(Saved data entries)

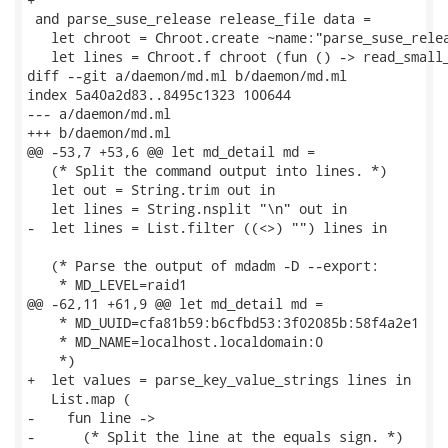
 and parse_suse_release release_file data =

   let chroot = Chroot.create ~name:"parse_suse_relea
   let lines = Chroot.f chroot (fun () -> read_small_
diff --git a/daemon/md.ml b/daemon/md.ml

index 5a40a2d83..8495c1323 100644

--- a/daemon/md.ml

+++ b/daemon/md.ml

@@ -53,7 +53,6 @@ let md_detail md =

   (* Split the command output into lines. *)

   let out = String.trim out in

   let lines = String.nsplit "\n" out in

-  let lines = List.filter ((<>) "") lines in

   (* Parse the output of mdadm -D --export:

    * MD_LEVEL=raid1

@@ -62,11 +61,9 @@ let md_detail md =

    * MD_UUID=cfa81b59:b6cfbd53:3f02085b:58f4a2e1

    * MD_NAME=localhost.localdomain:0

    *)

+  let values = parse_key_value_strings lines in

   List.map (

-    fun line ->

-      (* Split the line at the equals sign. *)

---

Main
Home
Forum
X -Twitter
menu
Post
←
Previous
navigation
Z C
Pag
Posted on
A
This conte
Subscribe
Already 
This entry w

Work task: The expected answer is a copy of each line above containing "daemon".

Solution:
diff --git a/daemon/md.ml b/daemon/md.ml
--- a/daemon/md.ml
+++ b/daemon/md.ml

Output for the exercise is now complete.